However every time I look at the site it seems more and more an abandonware. Only a quickstart and no proper documentation.
The documentation could use a lot of work, but do note that it now lives here:
However, why should I prefer Graphite over, for eg, Munin?
It's still open source but also has a proper documentation.
It doesn't support alarms, right?
You can write a monitoring system that queries Graphite, and send notifications from there. Graphite can give you the raw data that backs the graphs:
Why should I care about Graphite?
I guess for me the best part is the simplicity of the whole thing. Getting data in is just a simple TCP or UDP socket call (which you can do with almost anything, from nc to curl). Getting graphs out is a URL (albit a bit complex to create by hand :). Tying it all together is a simple, but functional, web interface.
Graphine solves the problem of graph generation and building dashboards in Graphite. By default Graphite builds PNG graphs which are expensive to build on the server and aren't dynamic. Graphine coverts these static PNG files to SVG and lets the browser do all the heavy lifting with regards to rendering.
It is, however, not RRD:
Having said that, Graphite does not use THE RRD, but it is a kind of round robin database. :-)
We have stupid bash scripts that run on cron every minute. The scripts collect all sorts of system data. Things like load average, iowait, data in, data out.
They also collect all sorts of info about our custom network daemon. They take all of this info and using netcat, echo and sometimes statsd shove this all into graphite.

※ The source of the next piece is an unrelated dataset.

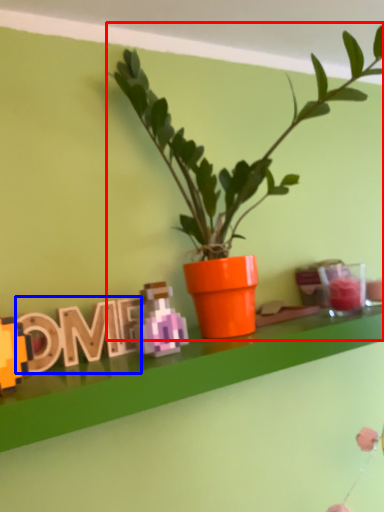 Question: Which of the following is the farthest to the observer, houseplant (highlighted by a red box) or alphabet (highlighted by a blue box)?

Choices:
 (A) houseplant
 (B) alphabet

Answer: (B)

Having all of this info gives us several advantages. When we notice an issue we are able to track it back in time. We notice an increase in CPU usage at the same time as a sharp increase in data in? Our daemon preformed a bunch of "foo" actions at the same time, well obviously something about "foo" action is killing the box.
In addition to historical data we also can do A/B testing from an operations perspective. Take a couple of boxes split into two groups, tune sysctl "y" to x value on all of group A boxes. Turn up the same load and see how sysctl "y" affects performance of the box.
Because graphite has such a simple api for importing data we can easily expand our scripts push them to the boxes and we have new sources of data. Little fuss.